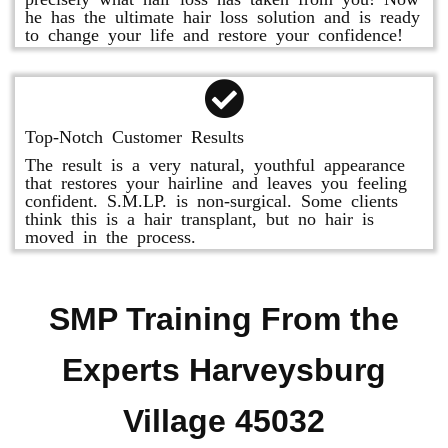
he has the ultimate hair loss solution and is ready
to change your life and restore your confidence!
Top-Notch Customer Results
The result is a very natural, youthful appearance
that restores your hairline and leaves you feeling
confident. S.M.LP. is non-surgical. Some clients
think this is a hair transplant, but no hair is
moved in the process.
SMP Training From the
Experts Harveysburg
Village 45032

==

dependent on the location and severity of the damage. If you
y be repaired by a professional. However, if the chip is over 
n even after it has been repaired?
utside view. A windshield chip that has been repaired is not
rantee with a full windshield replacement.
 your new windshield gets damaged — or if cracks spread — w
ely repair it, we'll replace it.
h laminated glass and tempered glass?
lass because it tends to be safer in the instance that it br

---

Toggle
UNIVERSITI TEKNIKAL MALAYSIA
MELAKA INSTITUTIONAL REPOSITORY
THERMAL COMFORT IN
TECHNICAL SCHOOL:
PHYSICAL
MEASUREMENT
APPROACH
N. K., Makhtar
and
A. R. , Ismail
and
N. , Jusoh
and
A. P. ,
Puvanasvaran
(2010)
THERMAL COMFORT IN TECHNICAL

> _EXERCISE OBJECTIVE_
Above are records; repeat only the lines starting at the line with "your new windshield" and ending at the line with "lass because it", exactly as they appear, both included.

> _RESPONSE_
 your new windshield gets damaged — or if cracks spread — w
ely repair it, we'll replace it.
h laminated glass and tempered glass?
lass because it tends to be safer in the instance that it br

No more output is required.